GTDB currently provides SSU data for Bacteria and Archaea. By default,
rescript get-gtdb-data will download the reference sequence and taxonomy data for both domains of the latest known version of GTDB. For the exmaple below, we'll define the optional
--p-domain parameters explicitly.
qiime rescript get-gtdb-data \ --p-version '207' \ --p-domain 'Both' \ --o-gtdb-taxonomy gtdb-207-both-tax.qza \ --o-gtdb-sequences gtdb-207-both-seqs.qza \ --verbose
If you'd like to further curate the GTDB data you've downloaded you can look to the other RESCRIPt tutorials listed below for inspiration. For example, you might need to construct an amplicon-specific classifier.
- General RESCRIPt tutorial, using SILVA as an example.
- Extract sequence segments w/o PCR primers.
- Construct a taxonomy and sequence reference set from NCBI.
- Importing lower-case sequences using RDP as an example.
Train the GTDB classifier
For the sake of simplicity we'll forgoe any curation and train our full-length GTDB SSU classifier!

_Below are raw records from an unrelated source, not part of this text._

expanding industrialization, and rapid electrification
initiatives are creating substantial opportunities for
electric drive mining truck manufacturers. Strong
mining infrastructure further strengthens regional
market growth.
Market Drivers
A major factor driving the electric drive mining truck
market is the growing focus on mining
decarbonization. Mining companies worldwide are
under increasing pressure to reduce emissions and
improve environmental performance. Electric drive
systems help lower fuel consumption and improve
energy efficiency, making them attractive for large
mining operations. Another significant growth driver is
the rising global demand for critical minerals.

qiime feature-classifier fit-classifier-naive-bayes \ --i-reference-reads gtdb-207-both-seqs.qza \ --i-reference-taxonomy gtdb-207-both-tax.qza \ --o-classifier gtdb-207-both-classifier.qza
Evaluate and Train
You can also train and evaluate your classifier simultaneously. That is, you can use the following command in place of the command immediately presented above.

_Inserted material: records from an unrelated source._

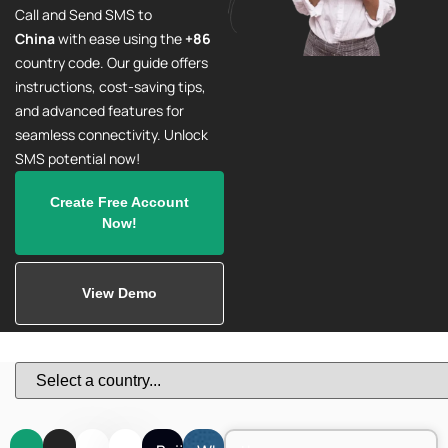
Call and Send SMS to
China
with ease using the
+86
country code. Our guide offers
instructions, cost-saving tips,
and advanced features for
seamless connectivity. Unlock
SMS potential now!
Create Free Account
Now!
View Demo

qiime rescript evaluate-fit-classifier \ --i-sequences gtdb-207-both-seqs.qza \ --i-taxonomy gtdb-207-both-tax.qza \ --p-n-jobs 2 \ --o-classifier gtdb-207-both-classifier.qza \ --o-observed-taxonomy gtdb-207-both-predicted-taxonomy.qza \ --o-evaluation gtdb-207-both-classifier-evaluation.qzv
Let's also evaluate the taxonomy too.
qiime rescript evaluate-taxonomy \ --i-taxonomies gtdb-207-both-tax-filt.qza gtdb-207-both-predicted-taxonomy.qza \ --p-labels ref-taxonomy predicted-taxonomy \ --o-taxonomy-stats gtdb-207-both-taxonomy-evaluation.qzv
Download specific domain and version
If you only require a specific microbial domain, i.e.

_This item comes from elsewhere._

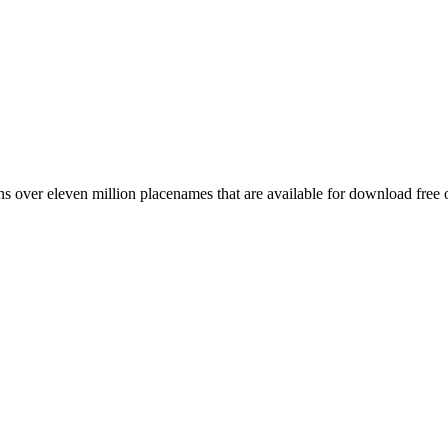
 over eleven million placenames that are available for download free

Archaea, you can do so by providing either of these as a value for
--p-domain. While we're at it, let's also provide an older version of GTDB, with the
--p-version option. Note: currently RESCRIPt allows access for the two latest versions of GTDB:
qiime rescript get-gtdb-data \ --p-version '202' \ --p-domain 'Bacteria' \ --o-gtdb-taxonomy gtdb-202-bacteria-tax.qza \ --o-gtdb-sequences gtdb-202-bacteria-seqs.qza
A note on taxonomy information
You may note that there are far more entries within the downloaded taxonomy file compared to the corresponding SSU sequence file. This is becuase the taxonomy file contains information for all of the genome data contained within GTDB. That is, not all of the genome data contains available SSU sequences, either they're not present or not meeting GTDBs quality control standards. Thus, the SSU sequence files are a subset of the available genome / taxonomy data.
There is no need to worry about these extra taxonomy entries. However, if you'd like to remove these extra taxonomy entries, you can run the command below to keep only the taxonomy entries that match those within the SSU sequence file. Again, this filtering is not required for downstram taxonomic identification or constructing your classifier, as any excess taxonomy entries will be ignored anyway. Future versions of RESCRPt will likely include options to download genome data too, thereby fully leverageing the available taxonomy, and other information that GTDB has to offer.
qiime rescript filter-taxa \ --i-taxonomy gtdb-207-both-tax.qza \ --m-ids-to-keep-file gtdb-207-both-seqs.qza \ --o-filtered-taxonomy gtdb-207-both-tax-filt.qza \ --verbose
Now you're ready to use GTDB for classifying your reads!